Vision is the problem of mapping visual data to representations. This section examines that mapping and its inverse—mapping representations to data—and forges a tight link between them. This part of the book covers some of the same topics as in other parts but with a new set of tools that revolve primarily around deep neural nets. These tools are highly effective and provide a simple and unified framework for dealing with a large family of problems in computer vision.

Outline

Chapter 30 Representation Learning introduces the idea of representation learning, where the goal is to train a model that produces good representations of the raw data, such as vector embeddings.
Chapter 31 Perceptual Grouping zooms in on the particular problem of identifying perceptual groups, which are an important kind of visual representation with a long history in vision science.
Chapter 32 Generative Models describes generative models that synthesize images.
Chapter 33 Generative Modeling Meets Representation Learning forges a connection between representation learning and generative modeling, describing these as inverses of each other.
Chapter 34 Conditional Generative Models extends generative models to the conditional setting, where some data is synthesized based on other data.

Notation

This part deals extensively with random variables and probability distributions. See the Notation section before chapter 1 for our conventions. A few reminders follow.

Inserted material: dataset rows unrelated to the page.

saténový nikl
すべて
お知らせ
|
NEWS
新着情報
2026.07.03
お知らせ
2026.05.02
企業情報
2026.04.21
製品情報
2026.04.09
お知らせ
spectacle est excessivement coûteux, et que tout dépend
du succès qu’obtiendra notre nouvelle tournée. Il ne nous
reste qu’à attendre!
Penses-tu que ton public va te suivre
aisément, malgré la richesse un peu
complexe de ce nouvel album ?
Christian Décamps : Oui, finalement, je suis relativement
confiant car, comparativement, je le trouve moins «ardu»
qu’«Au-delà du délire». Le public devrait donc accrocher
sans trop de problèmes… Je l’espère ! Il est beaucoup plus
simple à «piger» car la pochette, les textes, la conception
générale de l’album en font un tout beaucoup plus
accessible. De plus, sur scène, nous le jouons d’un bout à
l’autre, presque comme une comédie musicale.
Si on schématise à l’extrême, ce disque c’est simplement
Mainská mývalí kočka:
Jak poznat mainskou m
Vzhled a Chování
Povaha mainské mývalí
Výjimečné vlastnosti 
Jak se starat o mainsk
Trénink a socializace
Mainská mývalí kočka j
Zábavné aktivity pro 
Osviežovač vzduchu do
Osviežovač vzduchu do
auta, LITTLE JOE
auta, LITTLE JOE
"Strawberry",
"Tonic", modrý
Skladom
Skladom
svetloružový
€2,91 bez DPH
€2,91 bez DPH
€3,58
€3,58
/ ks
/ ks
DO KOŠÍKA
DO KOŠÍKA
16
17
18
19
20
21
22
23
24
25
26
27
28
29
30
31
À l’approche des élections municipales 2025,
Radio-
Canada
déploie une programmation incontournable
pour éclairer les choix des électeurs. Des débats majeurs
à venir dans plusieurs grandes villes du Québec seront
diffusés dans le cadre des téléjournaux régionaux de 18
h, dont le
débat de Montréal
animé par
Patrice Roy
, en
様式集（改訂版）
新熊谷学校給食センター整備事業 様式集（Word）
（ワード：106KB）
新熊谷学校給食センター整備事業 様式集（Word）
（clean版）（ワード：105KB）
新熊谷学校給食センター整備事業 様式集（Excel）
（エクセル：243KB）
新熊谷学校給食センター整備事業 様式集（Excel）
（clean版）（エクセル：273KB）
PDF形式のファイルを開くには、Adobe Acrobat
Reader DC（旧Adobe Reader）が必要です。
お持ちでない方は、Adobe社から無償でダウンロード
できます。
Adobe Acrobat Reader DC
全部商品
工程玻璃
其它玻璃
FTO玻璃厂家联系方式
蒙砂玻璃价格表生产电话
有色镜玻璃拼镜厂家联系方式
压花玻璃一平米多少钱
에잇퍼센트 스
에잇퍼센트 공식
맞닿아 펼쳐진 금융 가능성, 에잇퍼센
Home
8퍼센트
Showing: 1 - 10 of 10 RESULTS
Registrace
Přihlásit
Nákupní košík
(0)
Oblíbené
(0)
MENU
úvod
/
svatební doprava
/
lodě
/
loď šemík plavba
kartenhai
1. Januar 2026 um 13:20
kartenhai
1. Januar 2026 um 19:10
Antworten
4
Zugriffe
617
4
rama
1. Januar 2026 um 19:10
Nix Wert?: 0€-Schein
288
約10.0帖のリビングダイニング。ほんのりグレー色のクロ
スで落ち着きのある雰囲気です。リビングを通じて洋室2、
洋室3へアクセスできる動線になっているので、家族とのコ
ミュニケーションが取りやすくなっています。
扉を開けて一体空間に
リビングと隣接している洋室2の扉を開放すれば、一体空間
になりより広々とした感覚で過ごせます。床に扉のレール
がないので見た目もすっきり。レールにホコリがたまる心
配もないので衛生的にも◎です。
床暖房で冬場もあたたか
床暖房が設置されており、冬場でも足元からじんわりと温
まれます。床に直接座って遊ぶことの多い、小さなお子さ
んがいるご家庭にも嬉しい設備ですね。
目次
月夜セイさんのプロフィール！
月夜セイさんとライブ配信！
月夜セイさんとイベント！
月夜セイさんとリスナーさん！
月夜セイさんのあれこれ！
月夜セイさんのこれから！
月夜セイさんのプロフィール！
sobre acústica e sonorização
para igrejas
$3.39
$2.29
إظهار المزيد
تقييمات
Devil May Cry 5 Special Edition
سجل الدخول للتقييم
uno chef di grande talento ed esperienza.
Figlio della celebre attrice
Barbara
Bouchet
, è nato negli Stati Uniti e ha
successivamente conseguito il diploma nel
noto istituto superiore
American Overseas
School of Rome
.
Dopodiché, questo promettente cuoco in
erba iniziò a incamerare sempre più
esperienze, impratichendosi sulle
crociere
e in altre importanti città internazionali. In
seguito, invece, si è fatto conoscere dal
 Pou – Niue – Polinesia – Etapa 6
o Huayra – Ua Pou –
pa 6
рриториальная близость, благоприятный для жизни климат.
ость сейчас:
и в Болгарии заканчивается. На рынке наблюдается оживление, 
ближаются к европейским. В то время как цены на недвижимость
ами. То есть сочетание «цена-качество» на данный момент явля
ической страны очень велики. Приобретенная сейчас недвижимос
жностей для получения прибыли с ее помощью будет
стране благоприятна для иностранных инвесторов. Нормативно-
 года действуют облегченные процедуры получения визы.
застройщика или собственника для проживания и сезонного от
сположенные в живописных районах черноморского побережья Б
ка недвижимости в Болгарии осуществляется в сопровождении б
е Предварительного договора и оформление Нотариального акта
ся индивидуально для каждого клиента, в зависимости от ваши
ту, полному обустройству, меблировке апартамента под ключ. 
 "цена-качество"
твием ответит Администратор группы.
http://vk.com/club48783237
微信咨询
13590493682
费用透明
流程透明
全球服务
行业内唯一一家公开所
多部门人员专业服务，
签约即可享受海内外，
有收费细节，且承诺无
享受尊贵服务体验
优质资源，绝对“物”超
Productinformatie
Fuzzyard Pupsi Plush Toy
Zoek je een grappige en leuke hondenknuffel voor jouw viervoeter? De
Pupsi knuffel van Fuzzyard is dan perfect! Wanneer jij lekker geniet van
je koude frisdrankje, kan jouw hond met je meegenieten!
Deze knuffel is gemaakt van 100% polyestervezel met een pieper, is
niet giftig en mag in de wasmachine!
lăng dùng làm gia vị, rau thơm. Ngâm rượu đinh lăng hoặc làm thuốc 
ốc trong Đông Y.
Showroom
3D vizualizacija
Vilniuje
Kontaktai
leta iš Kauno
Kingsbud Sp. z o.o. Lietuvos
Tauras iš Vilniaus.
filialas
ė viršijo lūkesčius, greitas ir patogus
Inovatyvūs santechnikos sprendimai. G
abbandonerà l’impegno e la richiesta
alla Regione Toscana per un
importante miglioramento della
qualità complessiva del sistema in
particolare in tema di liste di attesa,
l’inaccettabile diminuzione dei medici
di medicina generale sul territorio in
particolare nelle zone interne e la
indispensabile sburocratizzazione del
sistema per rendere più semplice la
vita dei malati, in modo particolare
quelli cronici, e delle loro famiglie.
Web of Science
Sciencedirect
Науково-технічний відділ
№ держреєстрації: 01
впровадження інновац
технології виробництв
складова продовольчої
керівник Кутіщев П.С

\(X\) and \(Y\) are random variables, while \(x\) and \(y\) are realizations of those variables. \(\mathcal{X}\) and \(\mathcal{Y}\) are the domains of those variables.
\(p(X)\) is a distribution over \(X\); that is, \(p(X)\) is a function over the domain \(\mathcal{X}\). Conversely, \(p(\mathbf{x})\) is the probability of a realization \(X=\mathbf{x}\). It is short for \(p(X = \mathbf{x})\), and it is a scalar.